I’ve learned that you shouldn’t go through life with a catcher’s mitt on both hands; you need to be able to throw something back.
Shakespeare – I was very influenced – still am – by Shakespeare. I couldn’t believe that a white man in the 16th century could so know my heart.
When I was 8 years old I became a mute and was a mute until I was 13, and I thought of my whole body as an ear, so I can go into a crowd and sit still and absorb all sound. That talent or ability has lasted and served me until today.
I was married a few times, and one of my husbands was jealous of me writing.
I promised myself that I would write as well as I can, tell the truth, not to tell everything I know, but to make sure that everything I tell is true, as I understand it. And to use the eloquence which my language affords me.
The hope, the hope that lives in the breast of the black American, is just so tremendous that it overwhelms me sometimes.
It’s so tedious writing cookbooks or writing the recipes because I’ve never been much of a measurer. But to write a book, you have to measure everything.

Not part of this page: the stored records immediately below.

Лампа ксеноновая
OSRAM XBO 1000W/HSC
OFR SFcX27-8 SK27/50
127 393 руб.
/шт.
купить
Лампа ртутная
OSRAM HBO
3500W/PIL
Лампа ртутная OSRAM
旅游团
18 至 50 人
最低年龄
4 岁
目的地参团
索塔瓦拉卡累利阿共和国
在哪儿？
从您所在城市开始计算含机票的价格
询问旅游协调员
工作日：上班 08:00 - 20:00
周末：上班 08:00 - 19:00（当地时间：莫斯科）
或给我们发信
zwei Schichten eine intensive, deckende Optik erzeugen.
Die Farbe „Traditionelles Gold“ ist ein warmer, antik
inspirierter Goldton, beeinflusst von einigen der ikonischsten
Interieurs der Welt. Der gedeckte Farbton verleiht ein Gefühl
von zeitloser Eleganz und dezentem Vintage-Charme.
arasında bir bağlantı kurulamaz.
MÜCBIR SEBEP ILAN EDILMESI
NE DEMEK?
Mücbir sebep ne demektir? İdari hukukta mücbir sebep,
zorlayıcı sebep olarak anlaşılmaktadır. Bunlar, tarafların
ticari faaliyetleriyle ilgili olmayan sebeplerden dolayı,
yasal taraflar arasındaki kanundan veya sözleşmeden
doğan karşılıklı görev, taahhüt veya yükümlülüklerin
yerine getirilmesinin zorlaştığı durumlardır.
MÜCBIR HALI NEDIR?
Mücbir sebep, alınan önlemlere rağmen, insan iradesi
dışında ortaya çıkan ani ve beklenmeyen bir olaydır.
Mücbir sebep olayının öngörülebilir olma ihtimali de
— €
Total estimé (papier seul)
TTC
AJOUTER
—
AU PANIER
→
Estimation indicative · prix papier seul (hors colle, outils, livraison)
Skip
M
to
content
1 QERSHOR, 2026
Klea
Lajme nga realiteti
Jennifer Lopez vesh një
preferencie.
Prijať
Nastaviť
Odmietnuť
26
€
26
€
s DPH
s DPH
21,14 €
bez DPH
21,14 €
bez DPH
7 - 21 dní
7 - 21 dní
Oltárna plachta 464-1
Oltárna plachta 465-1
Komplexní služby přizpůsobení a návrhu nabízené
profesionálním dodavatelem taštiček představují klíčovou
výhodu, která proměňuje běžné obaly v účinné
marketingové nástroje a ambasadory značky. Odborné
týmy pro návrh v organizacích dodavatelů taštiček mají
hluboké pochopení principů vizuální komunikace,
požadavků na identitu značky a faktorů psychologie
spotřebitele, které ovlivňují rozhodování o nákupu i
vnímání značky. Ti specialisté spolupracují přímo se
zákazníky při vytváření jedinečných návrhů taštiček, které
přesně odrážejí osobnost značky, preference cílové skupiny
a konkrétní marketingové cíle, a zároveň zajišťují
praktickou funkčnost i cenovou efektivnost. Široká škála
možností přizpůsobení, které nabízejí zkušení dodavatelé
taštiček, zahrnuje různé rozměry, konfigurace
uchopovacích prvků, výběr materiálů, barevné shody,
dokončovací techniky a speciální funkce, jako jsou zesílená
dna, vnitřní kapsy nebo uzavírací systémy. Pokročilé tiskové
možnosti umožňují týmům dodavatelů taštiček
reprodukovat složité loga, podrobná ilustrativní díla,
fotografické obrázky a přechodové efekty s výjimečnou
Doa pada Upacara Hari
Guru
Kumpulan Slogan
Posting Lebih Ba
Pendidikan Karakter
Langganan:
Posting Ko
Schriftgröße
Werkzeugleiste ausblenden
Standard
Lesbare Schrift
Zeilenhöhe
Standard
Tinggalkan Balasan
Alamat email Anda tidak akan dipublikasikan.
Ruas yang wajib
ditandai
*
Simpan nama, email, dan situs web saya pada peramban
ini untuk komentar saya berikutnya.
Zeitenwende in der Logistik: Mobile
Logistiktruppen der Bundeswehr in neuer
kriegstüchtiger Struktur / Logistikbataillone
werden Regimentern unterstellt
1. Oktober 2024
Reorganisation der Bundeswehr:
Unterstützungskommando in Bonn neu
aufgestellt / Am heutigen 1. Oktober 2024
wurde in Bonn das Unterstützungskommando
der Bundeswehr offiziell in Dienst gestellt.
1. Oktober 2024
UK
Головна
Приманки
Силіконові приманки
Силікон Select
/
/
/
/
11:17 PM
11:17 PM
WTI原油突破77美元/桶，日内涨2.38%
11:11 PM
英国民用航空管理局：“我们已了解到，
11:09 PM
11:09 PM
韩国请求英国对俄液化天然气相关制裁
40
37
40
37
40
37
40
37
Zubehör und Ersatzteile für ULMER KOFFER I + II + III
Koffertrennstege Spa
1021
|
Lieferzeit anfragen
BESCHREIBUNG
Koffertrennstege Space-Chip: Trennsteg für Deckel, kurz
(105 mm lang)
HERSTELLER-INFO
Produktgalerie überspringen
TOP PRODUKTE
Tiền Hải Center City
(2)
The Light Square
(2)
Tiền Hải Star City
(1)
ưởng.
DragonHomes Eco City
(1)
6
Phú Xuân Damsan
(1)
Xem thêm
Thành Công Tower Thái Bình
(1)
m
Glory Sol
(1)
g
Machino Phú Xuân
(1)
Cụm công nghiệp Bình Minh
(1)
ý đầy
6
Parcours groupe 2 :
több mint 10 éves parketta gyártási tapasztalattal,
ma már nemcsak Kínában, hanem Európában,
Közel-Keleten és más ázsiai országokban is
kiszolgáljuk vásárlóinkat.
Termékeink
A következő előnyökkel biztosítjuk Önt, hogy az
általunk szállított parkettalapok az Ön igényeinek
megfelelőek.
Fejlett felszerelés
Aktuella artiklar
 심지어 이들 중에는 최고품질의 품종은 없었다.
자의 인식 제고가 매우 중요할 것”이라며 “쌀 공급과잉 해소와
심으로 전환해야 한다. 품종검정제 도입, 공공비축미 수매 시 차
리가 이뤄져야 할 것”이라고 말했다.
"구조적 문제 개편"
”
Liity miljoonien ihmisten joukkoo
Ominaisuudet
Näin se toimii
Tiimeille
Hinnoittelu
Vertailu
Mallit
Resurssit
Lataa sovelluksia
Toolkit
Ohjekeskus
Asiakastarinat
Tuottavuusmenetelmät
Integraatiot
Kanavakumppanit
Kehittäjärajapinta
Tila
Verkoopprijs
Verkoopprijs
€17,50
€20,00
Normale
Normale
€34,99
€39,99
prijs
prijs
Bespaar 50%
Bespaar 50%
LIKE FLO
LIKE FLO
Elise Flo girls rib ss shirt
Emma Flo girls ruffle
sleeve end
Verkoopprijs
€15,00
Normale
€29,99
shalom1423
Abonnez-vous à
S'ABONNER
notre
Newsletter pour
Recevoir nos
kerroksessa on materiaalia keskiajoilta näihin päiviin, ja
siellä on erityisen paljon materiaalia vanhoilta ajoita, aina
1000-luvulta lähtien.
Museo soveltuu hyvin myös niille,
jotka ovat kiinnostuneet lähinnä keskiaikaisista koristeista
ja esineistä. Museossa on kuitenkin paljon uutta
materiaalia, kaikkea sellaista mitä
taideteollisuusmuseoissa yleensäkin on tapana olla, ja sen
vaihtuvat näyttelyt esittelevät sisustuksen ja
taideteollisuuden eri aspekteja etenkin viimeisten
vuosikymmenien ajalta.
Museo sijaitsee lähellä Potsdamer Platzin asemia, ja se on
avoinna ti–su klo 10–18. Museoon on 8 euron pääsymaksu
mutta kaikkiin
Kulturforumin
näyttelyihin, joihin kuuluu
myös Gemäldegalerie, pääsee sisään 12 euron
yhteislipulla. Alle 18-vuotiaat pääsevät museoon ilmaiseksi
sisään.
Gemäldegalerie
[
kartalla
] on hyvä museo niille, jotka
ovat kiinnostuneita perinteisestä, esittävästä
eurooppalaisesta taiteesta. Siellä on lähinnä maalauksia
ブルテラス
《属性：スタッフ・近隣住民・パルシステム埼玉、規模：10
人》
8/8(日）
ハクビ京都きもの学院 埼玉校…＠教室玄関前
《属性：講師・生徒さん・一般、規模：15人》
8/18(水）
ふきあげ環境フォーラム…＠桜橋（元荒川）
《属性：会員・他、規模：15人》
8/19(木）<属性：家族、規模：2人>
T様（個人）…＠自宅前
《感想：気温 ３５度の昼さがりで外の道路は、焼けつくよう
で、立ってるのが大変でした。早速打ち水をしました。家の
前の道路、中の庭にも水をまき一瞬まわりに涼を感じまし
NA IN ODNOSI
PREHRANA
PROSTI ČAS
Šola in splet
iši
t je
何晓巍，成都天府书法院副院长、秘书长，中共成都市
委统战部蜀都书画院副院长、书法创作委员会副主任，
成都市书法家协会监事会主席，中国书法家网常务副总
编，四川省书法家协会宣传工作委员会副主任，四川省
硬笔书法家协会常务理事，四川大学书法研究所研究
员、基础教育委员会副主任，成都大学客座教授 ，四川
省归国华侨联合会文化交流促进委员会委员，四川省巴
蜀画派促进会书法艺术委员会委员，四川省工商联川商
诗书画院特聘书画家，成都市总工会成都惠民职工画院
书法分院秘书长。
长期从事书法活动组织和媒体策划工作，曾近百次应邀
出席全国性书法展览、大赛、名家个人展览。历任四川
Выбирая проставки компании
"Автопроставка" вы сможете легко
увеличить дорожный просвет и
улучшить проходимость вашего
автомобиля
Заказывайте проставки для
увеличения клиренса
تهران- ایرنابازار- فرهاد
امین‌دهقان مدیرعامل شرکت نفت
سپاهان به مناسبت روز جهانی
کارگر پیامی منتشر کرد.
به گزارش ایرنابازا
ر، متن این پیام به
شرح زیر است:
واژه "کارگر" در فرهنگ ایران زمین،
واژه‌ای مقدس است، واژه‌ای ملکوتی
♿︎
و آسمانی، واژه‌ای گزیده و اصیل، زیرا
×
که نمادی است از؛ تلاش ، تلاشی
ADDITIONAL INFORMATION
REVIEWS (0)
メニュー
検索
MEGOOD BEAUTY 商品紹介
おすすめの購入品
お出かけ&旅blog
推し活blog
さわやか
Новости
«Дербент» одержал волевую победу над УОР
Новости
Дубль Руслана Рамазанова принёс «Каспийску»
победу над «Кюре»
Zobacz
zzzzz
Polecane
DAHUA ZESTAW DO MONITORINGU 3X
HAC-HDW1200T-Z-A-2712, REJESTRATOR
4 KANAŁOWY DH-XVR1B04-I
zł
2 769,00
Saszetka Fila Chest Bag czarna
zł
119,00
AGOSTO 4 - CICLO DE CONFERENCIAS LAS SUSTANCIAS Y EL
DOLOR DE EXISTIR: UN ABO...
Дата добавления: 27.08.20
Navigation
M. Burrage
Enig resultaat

I will not sit in a room with black people when the N word is used. I know it was meant to belittle a person, so I will not sit there and have that poison put on me. Now a black person can say, ‘Oh, you know, I can use this word because I’m black.’
I’m always disappointed when people don’t live up to their potential. I know that a number of people look down on themselves and consequently on everybody who looks like them. But that, too, can change.
The terrorist action of 9/11 gave birth to President Obama’s entry to the White House. Not directly, but indirectly.
How wonderful it is to be an American. We have known the best of times and the worst of times.
Living in a state of terror was new to many white people in America, but black people have been living in a state of terror in this country for more than 400 years.
All information belongs to everybody all the time. It should be available. It should be accessible to the child, to the woman, to the man, to the old person, to the semiliterate, to the presidents of universities, to everyone. It should be open.
If I’m the people’s poet, then I ought to be in people’s hands – and, I hope, in their heart.
I’ve never had a dislike for men. I’ve been badly treated by some. But I’ve been loved greatly by some. I married a lot of them.
I like to speak on matters which matter to human beings, and almost everything matters to human beings.